⟨

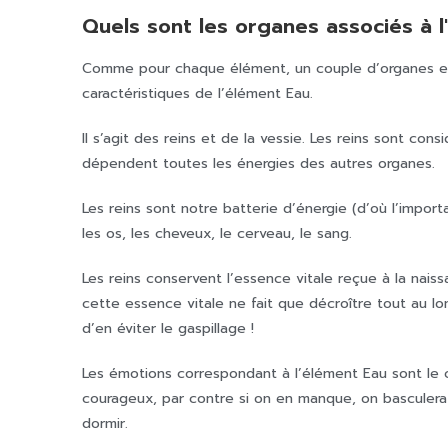
Quels sont les organes associés à l'
Comme pour chaque élément, un couple d’organes et 
caractéristiques de l’élément Eau.
Il s’agit des reins et de la vessie. Les reins sont c
dépendent toutes les énergies des autres organes.
Les reins sont notre batterie d’énergie (d’où l’importan
les os, les cheveux, le cerveau, le sang.
Les reins conservent l’essence vitale reçue à la nais
cette essence vitale ne fait que décroître tout au lon
d’en éviter le gaspillage !
Les émotions correspondant à l’élément Eau sont le c
courageux, par contre si on en manque, on basculera da
dormir.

⟩

**Activity:**
Among the lines above, some may include the string "essence"; state how many, and nothing more.

**Result of this task:**
2